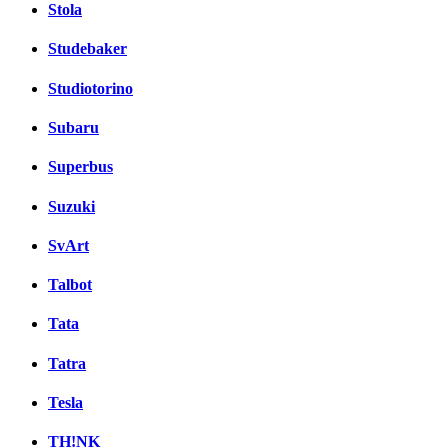
Stola
Studebaker
Studiotorino
Subaru
Superbus
Suzuki
SvArt
Talbot
Tata
Tatra
Tesla
TH!NK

——

▶ **TASK BRIEF**:
If pictures appear in the data, omit them and copy all other parts exactly.

▶ **COMPLETED TASK**:
Stola
Studebaker
Studiotorino
Subaru
Superbus
Suzuki
SvArt
Talbot
Tata
Tatra
Tesla
TH!NK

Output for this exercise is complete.